Two people knew about the project: Jaramogi Oginga Odinga and Jomo Kenyatta. Both operated a secret joint bank account. So secret was the activity that most senior Kanu politicians got no wind of it.
The only reminder
Today, the 20-acre Pan African Christian University off Thika Road stands as the only reminder of this Communist project executed by Jaramogi Oginga Odinga to train party stalwarts in communism, a move that would later backfire and see the closure of the institution and jailing of the former deputy principal Wanguhu Ng’ang’a.
Interestingly, Mr Odinga had brought in his protégé Bildad Kagia as the chairman with other Kapenguria Six members as trustees.

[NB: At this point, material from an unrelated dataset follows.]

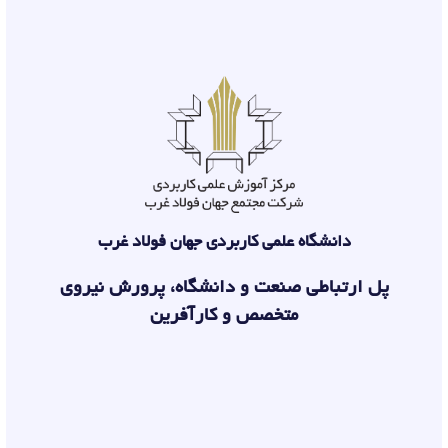
دانشگاه علمی کاربردی جهان فولاد غرب
پل ارتباطی صنعت و دانشگاه، پرورش نیروی
متخصص و کارآفرین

On the board were Pio Gama Pinto, Achieng Oneko, S. Othigo Othieno, Kung’u Karumba, Fred Kubai, F. Oluande, Paul Ngei, and Joseph Murumbi – a well-groomed set of communists and their sympathisers.

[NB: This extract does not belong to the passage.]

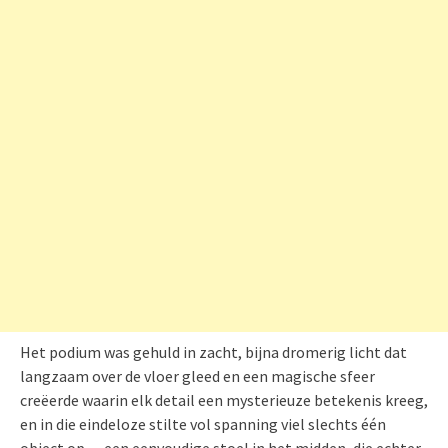
Het podium was gehuld in zacht, bijna dromerig licht dat
langzaam over de vloer gleed en een magische sfeer
creëerde waarin elk detail een mysterieuze betekenis kreeg,
en in die eindeloze stilte vol spanning viel slechts één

Mr Kagia, the chairman, had become a close confidante of Mr Odinga and both embraced socialist principles and leaned to the East from where they had sought funding for Lumumba Institute, according to official documents on the institute.
Although he was the only other trustee of the institute besides Mr Odinga, President Kenyatta didn’t initially know that Lumumba Institute was part of a communist plot to train radicals who would later stage a coup within the ruling party, Kanu, to replace the West-leaning politicians with a new cabal led by Odinga.
Although politically Kenya was masquerading as non-aligned, it was known that Tom Mboya, one of the CIA’s pointmen, and a bevy of US-trained politicians led by Dr Julius Gikonyo Kiano, who had just joined the government, were sympathetic to the capitalist West.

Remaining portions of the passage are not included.